== Given data

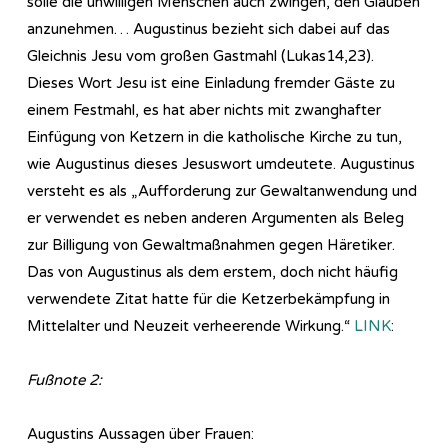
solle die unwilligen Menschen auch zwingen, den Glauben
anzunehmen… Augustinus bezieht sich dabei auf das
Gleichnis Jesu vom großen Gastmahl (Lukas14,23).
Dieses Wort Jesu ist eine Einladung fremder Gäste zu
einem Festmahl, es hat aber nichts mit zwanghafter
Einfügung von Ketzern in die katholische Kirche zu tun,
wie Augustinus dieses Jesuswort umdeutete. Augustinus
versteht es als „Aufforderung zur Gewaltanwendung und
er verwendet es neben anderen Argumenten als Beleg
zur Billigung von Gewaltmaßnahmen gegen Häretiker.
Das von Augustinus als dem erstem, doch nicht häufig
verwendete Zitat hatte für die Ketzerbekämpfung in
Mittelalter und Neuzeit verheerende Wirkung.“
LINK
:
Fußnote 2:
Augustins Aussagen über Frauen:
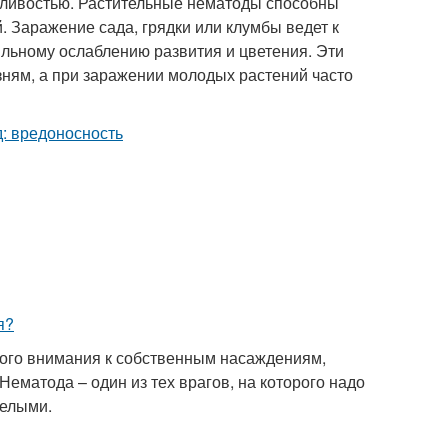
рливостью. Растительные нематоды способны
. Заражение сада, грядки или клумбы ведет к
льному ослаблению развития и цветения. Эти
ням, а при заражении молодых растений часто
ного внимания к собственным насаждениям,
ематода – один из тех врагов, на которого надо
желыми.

====
== Given data

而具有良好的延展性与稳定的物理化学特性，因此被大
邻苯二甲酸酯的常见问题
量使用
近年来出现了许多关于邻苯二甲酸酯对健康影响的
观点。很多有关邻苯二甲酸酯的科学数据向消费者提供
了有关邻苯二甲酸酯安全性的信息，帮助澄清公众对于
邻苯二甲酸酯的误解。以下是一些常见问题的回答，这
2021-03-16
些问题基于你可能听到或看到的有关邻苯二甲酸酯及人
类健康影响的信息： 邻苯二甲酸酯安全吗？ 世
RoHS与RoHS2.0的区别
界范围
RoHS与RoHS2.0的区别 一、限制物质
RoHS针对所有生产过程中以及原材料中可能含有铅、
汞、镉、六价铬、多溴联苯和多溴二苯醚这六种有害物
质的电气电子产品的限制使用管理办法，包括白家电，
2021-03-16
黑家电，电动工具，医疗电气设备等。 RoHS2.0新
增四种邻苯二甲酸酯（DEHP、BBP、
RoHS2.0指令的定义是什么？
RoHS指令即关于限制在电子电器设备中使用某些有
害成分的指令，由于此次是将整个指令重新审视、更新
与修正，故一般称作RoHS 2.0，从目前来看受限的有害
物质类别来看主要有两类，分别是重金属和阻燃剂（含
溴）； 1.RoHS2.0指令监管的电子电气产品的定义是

====
== Given data

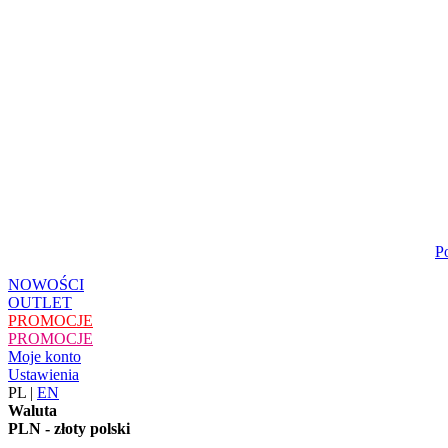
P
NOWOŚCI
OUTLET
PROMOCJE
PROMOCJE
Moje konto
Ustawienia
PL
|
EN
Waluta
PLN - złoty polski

====

What the task requires>
Where a line of the data above includes "Augustinus", copy that line.

Answer below>
anzunehmen… Augustinus bezieht sich dabei auf das
wie Augustinus dieses Jesuswort umdeutete. Augustinus
Das von Augustinus als dem erstem, doch nicht häufig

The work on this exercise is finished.